_Exercise aim_: Reading the records below, how many lines contain "Maman"? Respond with a number and nothing else.

*** Opening of Data supplied ***

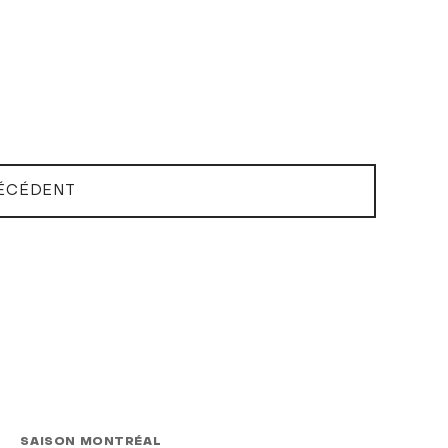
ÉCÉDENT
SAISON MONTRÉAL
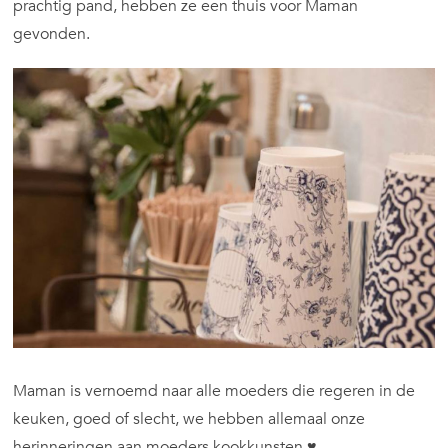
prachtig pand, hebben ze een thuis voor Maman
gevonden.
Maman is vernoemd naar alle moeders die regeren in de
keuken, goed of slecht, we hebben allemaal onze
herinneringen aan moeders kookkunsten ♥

*** Close of Data supplied ***
*** Opening of Data supplied ***

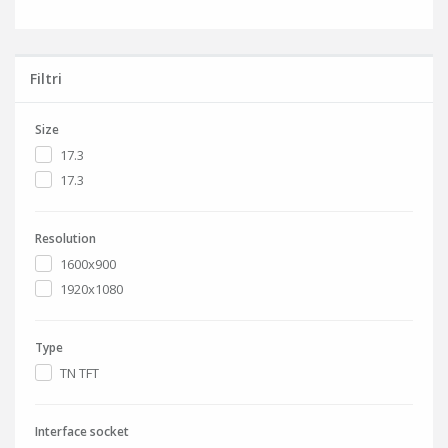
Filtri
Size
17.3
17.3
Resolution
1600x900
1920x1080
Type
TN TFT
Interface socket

*** Close of Data supplied ***
*** Opening of Data supplied ***

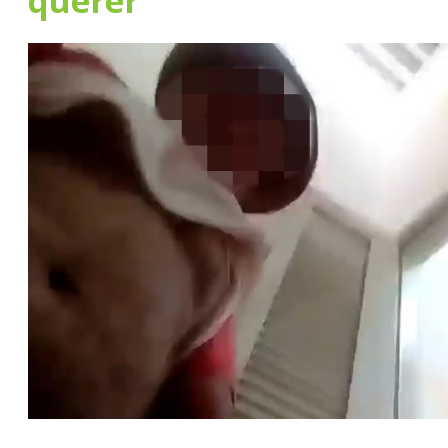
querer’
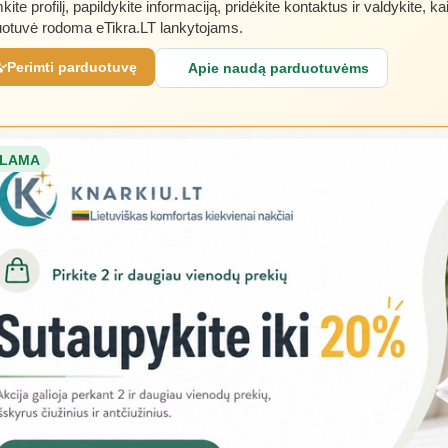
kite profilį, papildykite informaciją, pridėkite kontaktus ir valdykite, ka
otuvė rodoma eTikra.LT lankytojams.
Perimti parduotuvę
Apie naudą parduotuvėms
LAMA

*** Close of Data supplied ***

_Exercise output_: 2